|Reviews for Imprisoned|
| rebelwilla chapter 2 . 7/18/2006
Wow can't wait to read what happens next!
| Forlorn Maiden chapter 2 . 7/13/2006
Oh my gosh you have to update
| Jonnoda chapter 2 . 7/13/2006
Oh... now this has potential, a Sozula fic where both characters are in character... most impressive... and intruiging.
Please write more, I originally wasn't expectign much but this has really caught my attention.
| MsJimmy chapter 2 . 7/12/2006
Hey this is really good. I love this pairing and I'm loving the story so far. I actually read it twice :P The characters arn't OOC at all. I think you did an awesome job capturing Azula's attitude with the whole confidence and I'm better than you type thing lol. Sokka too. I can just see him acting the way he does. Excellent job and keep writing. Can't wait for the next chapter.
| bansheeblue13 chapter 2 . 7/11/2006
hot hot hot! You're just on fire! I don't think the characters seemed OOC abit. I need another chapter now!
| loaned chapter 2 . 7/11/2006
Nope, they aren't. Keep up the good work! Can't wait for the next chapter.
| bansheeblue13 chapter 1 . 7/10/2006
heaven-sent is what you are! :) There's just not enough good Sokkla out there, but that may change w/time b/c this pairing is picking up steam...it probably just needs some more time. Can't wait for the next chapter though...excellent work! Bravo!

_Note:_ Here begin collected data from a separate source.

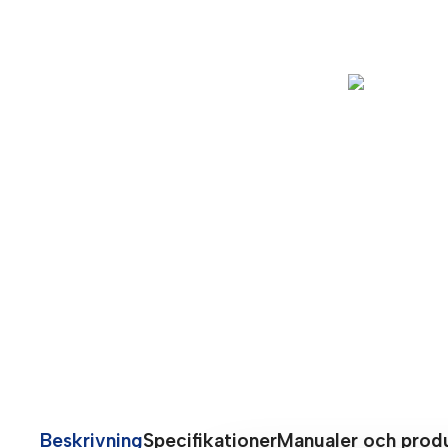
Beskrivning
Specifikationer
Manualer och prod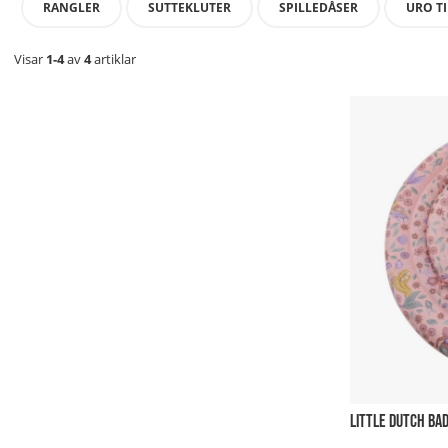
RANGLER
SUTTEKLUTER
SPILLEDÅSER
URO TI
Visar
1-4
av
4
artiklar
LITTLE DUTCH BA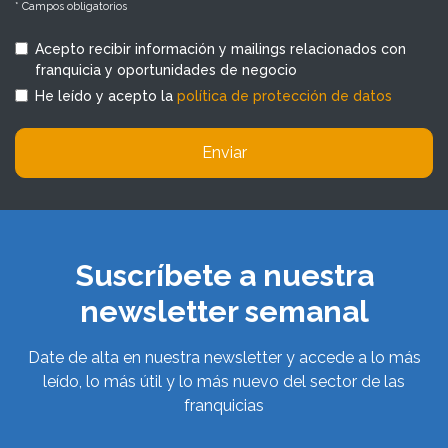
* Campos obligatorios
Acepto recibir información y mailings relacionados con
franquicia y oportunidades de negocio
He leído y acepto la
política de protección de datos
Enviar
Suscríbete a nuestra
newsletter semanal
Date de alta en nuestra newsletter y accede a lo más
leído, lo más útil y lo más nuevo del sector de las
franquicias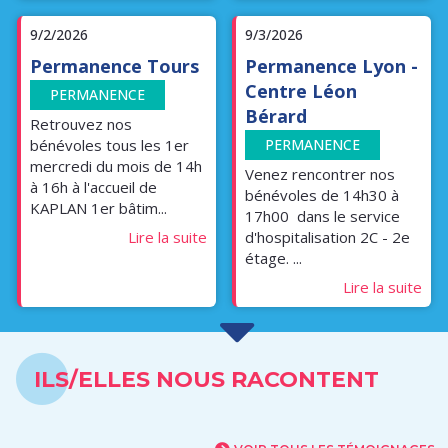
9/2/2026
9/3/2026
Permanence Tours
Permanence Lyon -
Centre Léon
PERMANENCE
Bérard
Retrouvez nos
bénévoles tous les 1er
PERMANENCE
mercredi du mois de 14h
Venez rencontrer nos
à 16h à l'accueil de
bénévoles de 14h30 à
KAPLAN 1er bâtim...
17h00 dans le service
d'hospitalisation 2C - 2e
Lire la suite
étage. ...
Lire la suite
ILS/ELLES NOUS RACONTENT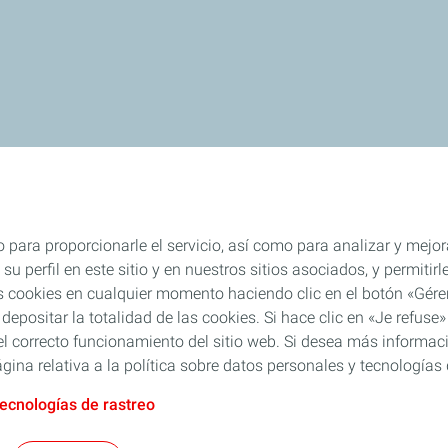
 para proporcionarle el servicio, así como para analizar y mejor
su perfil en este sitio y en nuestros sitios asociados, y permiti
s cookies en cualquier momento haciendo clic en el botón «Gérer
 depositar la totalidad de las cookies. Si hace clic en «Je refu
l correcto funcionamiento del sitio web. Si desea más informaci
gina relativa a la política sobre datos personales y tecnologías 
tecnologías de rastreo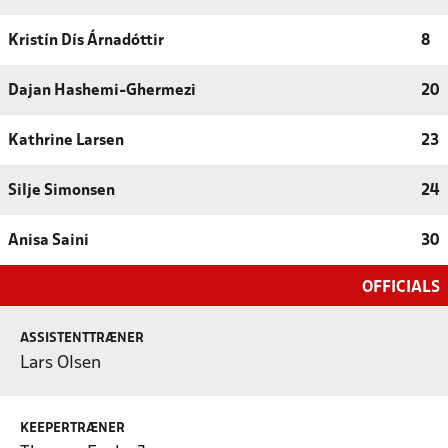
Kristín Dís Árnadóttir
8
Dajan Hashemi-Ghermezi
20
Kathrine Larsen
23
Silje Simonsen
24
Anisa Saini
30
OFFICIALS
ASSISTENTTRÆNER
Lars Olsen
KEEPERTRÆNER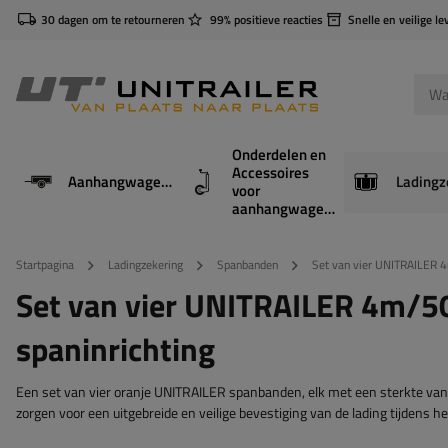
30 dagen om te retourneren
99% positieve reacties
Snelle en veilige le
Onderdelen en
Accessoires
Aanhangwagens
Ladingz
voor
aanhangwagens
Startpagina
Ladingzekering
Spanbanden
Set van vier UNITRAILER 
Set van vier UNITRAILER 4m/5
spaninrichting
Een set van vier oranje UNITRAILER spanbanden, elk met een sterkte va
zorgen voor een uitgebreide en veilige bevestiging van de lading tijdens he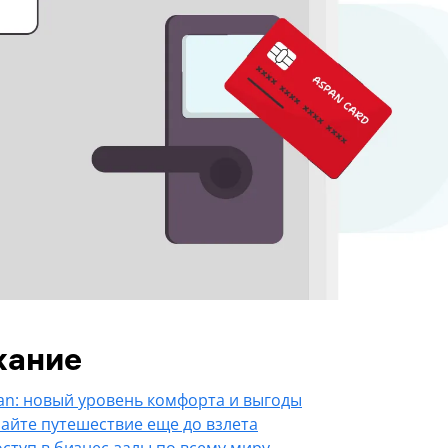
жание
an: новый уровень комфорта и выгоды
айте путешествие еще до взлета
ступ в бизнес-залы по всему миру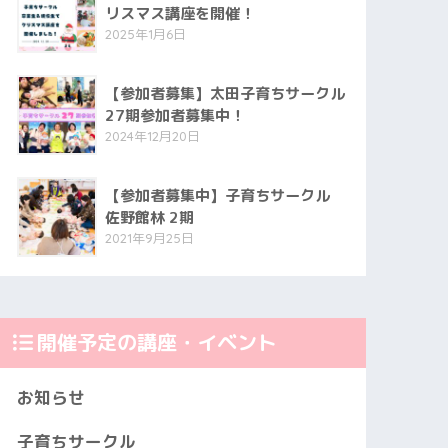
リスマス講座を開催！
2025年1月6日
【参加者募集】太田子育ちサークル
27期参加者募集中！
2024年12月20日
【参加者募集中】子育ちサークル
佐野館林 2期
2021年9月25日
開催予定の講座・イベント
お知らせ
子育ちサークル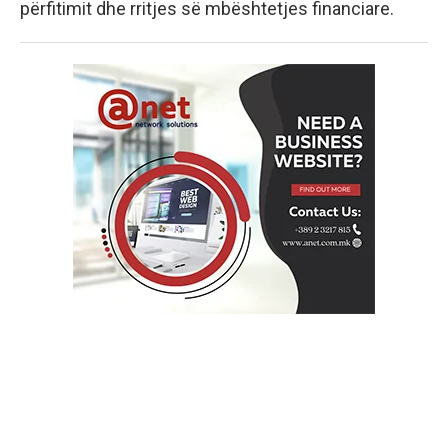
përfitimit dhe rritjes së mbështetjes financiare.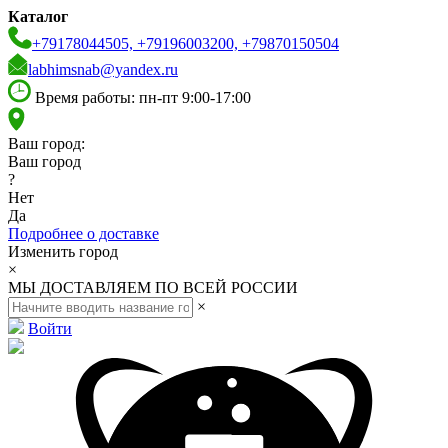
Каталог
+79178044505, +79196003200, +79870150504
labhimsnab@yandex.ru
Время работы: пн-пт 9:00-17:00
Ваш город:
Ваш город
?
Нет
Да
Подробнее о доставке
Изменить город
×
МЫ ДОСТАВЛЯЕМ ПО ВСЕЙ РОССИИ
×
Войти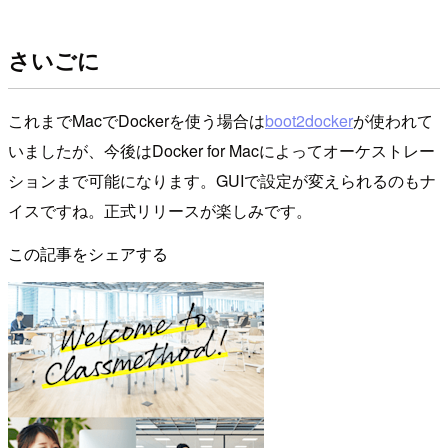
さいごに
これまでMacでDockerを使う場合は
boot2docker
が使われて
いましたが、今後はDocker for Macによってオーケストレー
ションまで可能になります。GUIで設定が変えられるのもナ
イスですね。正式リリースが楽しみです。
この記事をシェアする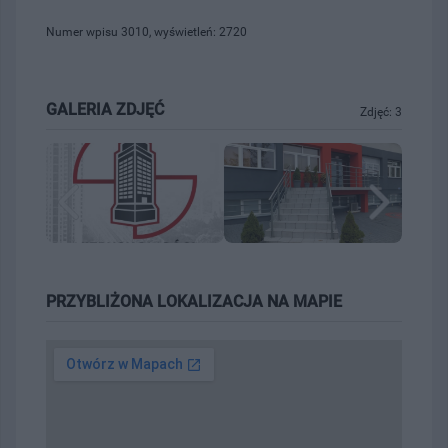
Numer wpisu 3010, wyświetleń: 2720
GALERIA ZDJĘĆ
Zdjęć: 3
PRZYBLIŻONA LOKALIZACJA NA MAPIE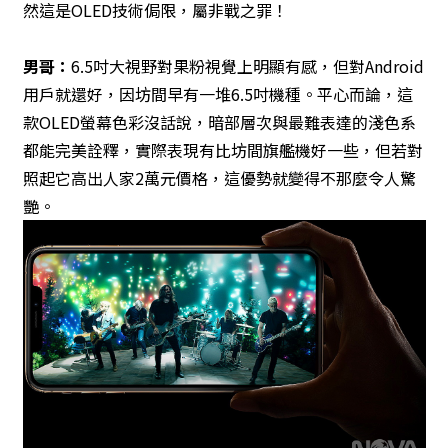
然這是OLED技術侷限，屬非戰之罪！
男哥：
6.5吋大視野對果粉視覺上明顯有感，但對Android
用戶就還好，因坊間早有一堆6.5吋機種。平心而論，這
款OLED螢幕色彩沒話說，暗部層次與最難表達的淺色系
都能完美詮釋，實際表現有比坊間旗艦機好一些，但若對
照起它高出人家2萬元價格，這優勢就變得不那麼令人驚
艷。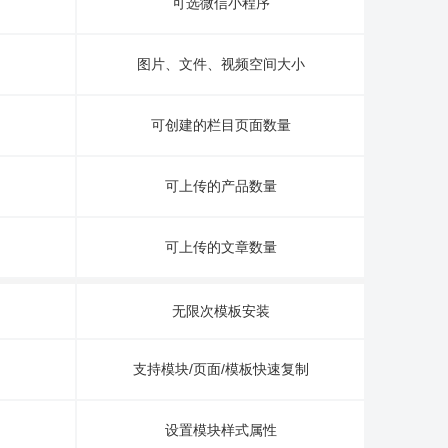
可选微信小程序
图片、文件、视频空间大小
可创建的栏目页面数量
可上传的产品数量
可上传的文章数量
无限次模板安装
支持模块/页面/模板快速复制
设置模块样式属性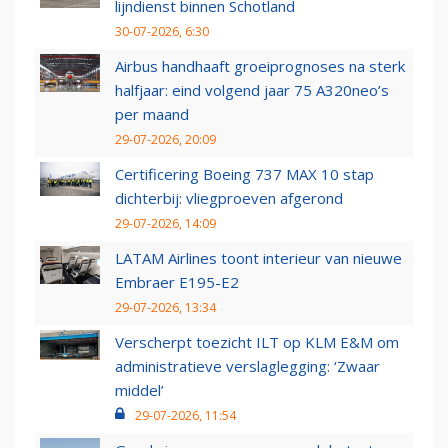
lijndienst binnen Schotland
30-07-2026, 6:30
Airbus handhaaft groeiprognoses na sterk
halfjaar: eind volgend jaar 75 A320neo’s
per maand
29-07-2026, 20:09
Certificering Boeing 737 MAX 10 stap
dichterbij: vliegproeven afgerond
29-07-2026, 14:09
LATAM Airlines toont interieur van nieuwe
Embraer E195-E2
29-07-2026, 13:34
Verscherpt toezicht ILT op KLM E&M om
administratieve verslaglegging: ‘Zwaar
middel’
29-07-2026, 11:54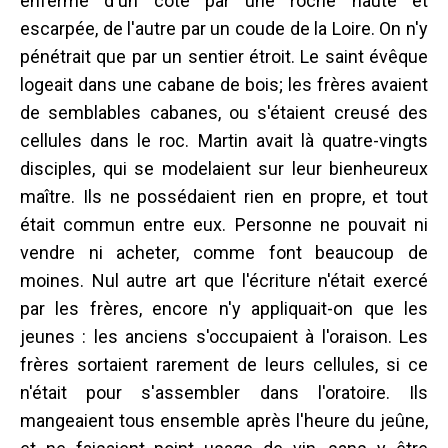
enfermé d'un côté par une roche haute et
escarpée, de l'autre par un coude de la Loire. On n'y
pénétrait que par un sentier étroit. Le saint évêque
logeait dans une cabane de bois; les frères avaient
de semblables cabanes, ou s'étaient creusé des
cellules dans le roc. Martin avait là quatre-vingts
disciples, qui se modelaient sur leur bienheureux
maître. Ils ne possédaient rien en propre, et tout
était commun entre eux. Personne ne pouvait ni
vendre ni acheter, comme font beaucoup de
moines. Nul autre art que l'écriture n'était exercé
par les frères, encore n'y appliquait-on que les
jeunes : les anciens s'occupaient à l'oraison. Les
frères sortaient rarement de leurs cellules, si ce
n'était pour s'assembler dans l'oratoire. Ils
mangeaient tous ensemble après l'heure du jeûne,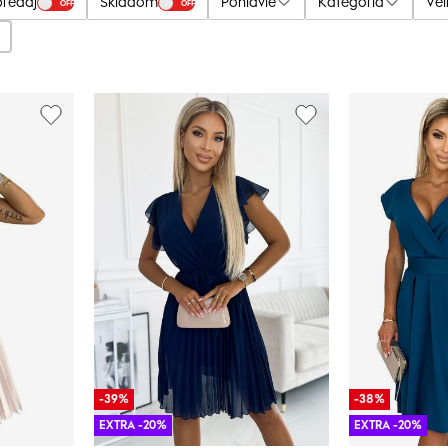
predaj
Skladom
Pohlavie
Kategória
Veľ
OFF
OFF
-39%
-38%
EXTRA -20%
EXTRA -20%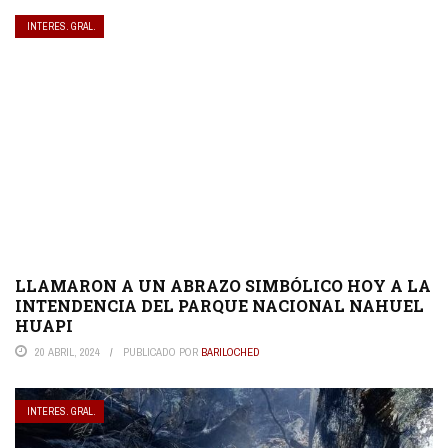
INTERES. GRAL.
LLAMARON A UN ABRAZO SIMBÓLICO HOY A LA
INTENDENCIA DEL PARQUE NACIONAL NAHUEL
HUAPI
20 ABRIL, 2024
PUBLICADO POR
BARILOCHED
INTERES. GRAL.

| midnight972 chapter 1 . 7/9/2006
GREAT! i love it so far,update soon D
| ardy1 chapter 1 . 7/9/2006
This is an interesting beginning. Despite the generally smooth language you have been a bit sloppy in word use (e.g. using "knew" when you mean "new" and "dew" when you mean "due"). This is annoying for the reader, and distracts from the story-line.
Keep writing, but do some better proofing - you don't want to lose readers who get frustrated.
| Julia451 chapter 1 . 7/9/2006
Just what I've been waiting for. It doesn't get much better than this. I hope you'll keep it going, I really do.
| Dungeonwriter chapter 1 . 7/9/2006
I can't help but be very curious at where you are heading. You captured Azula's voice pretty well, I am impresed. Nice job!
| loaned chapter 1 . 7/9/2006
,. Good story, keep up the good work!